Sodium composite solid-state electrolytes, composed of polymer matrices and oxide electrolyte fillers, have garnered considerable attention, due to a balance of ionic conductivity, flexibility, mechanical stability and electrochemical stability. However, the huge disparity in surface energy between inorganic and organic components induces a severe aggregation of the oxide filler within the polymer matrix.

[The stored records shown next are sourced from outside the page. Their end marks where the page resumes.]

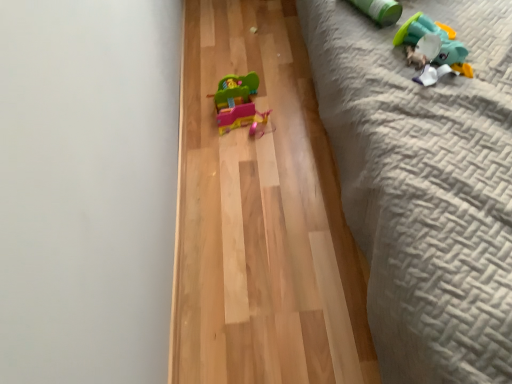 You are a GUI agent. You are given a task and a screenshot of the screen. Output one action in this format:
    pyautogui.click(x=<x>, y=<y>)
    Task: Click on the free space on the front side of matte plastic toy at center, acting as the first toy starting from the left
    The height and width of the screenshot is (384, 512).
    Given the screenshot: What is the action you would take?
    pyautogui.click(x=248, y=160)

In this research, an amphiphilic polydopamine (PDA) compatibility layer was strategically applied to Na₃Zr₂Si₂PO₁₂ (NZSP) to mitigate the wettability differential between NZSP and poly(ethylene oxide) (PEO), which effectively mitigates the aggregation of NZSP within PEO, meliorates the dispersion of inorganic fillers, and constructs a uniform composite solid-state electrolyte membrane PCSE. Consequently, a composite electrolyte based on PDA@NZSP manifested enhanced electrochemical performance and cycling stability. The all-solid-state battery, assembled with PCSE, exhibited 1350 stable cycles at 60 °C with a low polarization overpotential and a high capacity retention (80.5%). Finite element simulation indicated a homogeneous Na⁺ flux density distribution at the electrode–electrolyte interface under an applied electric field, elucidating the pivotal role of the PDA amphiphilic interface in the construction of uniform composite solid-state electrolytes. This work provides a feasible solution for the construction of long-life all-solid-state sodium metal batteries.